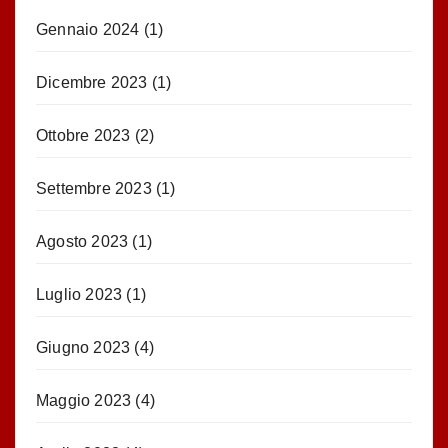
Gennaio 2024
(1)
Dicembre 2023
(1)
Ottobre 2023
(2)
Settembre 2023
(1)
Agosto 2023
(1)
Luglio 2023
(1)
Giugno 2023
(4)
Maggio 2023
(4)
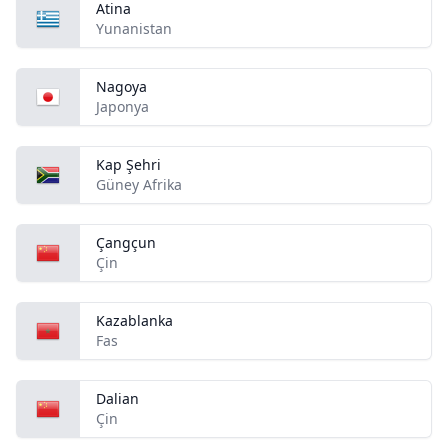
Atina
Yunanistan
Nagoya
Japonya
Kap Şehri
Güney Afrika
Çangçun
Çin
Kazablanka
Fas
Dalian
Çin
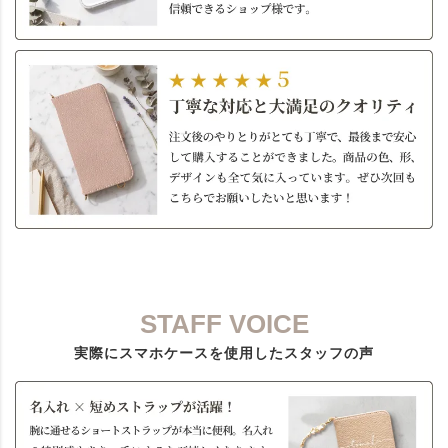
STAFF VOICE
実際にスマホケースを使用したスタッフの声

■ ■ ■

### EXERCISE BRIEF
Produce a verbatim transcription of every line in the listing, images omitted.

### WRITTEN RESPONSE
Gennaio 2024
(1)
Dicembre 2023
(1)
Ottobre 2023
(2)
Settembre 2023
(1)
Agosto 2023
(1)
Luglio 2023
(1)
Giugno 2023
(4)
Maggio 2023
(4)
Atina
Yunanistan
Nagoya
Japonya
Kap Şehri
Güney Afrika
Çangçun
Çin
Kazablanka
Fas
Dalian
Çin
STAFF VOICE
実際にスマホケースを使用したスタッフの声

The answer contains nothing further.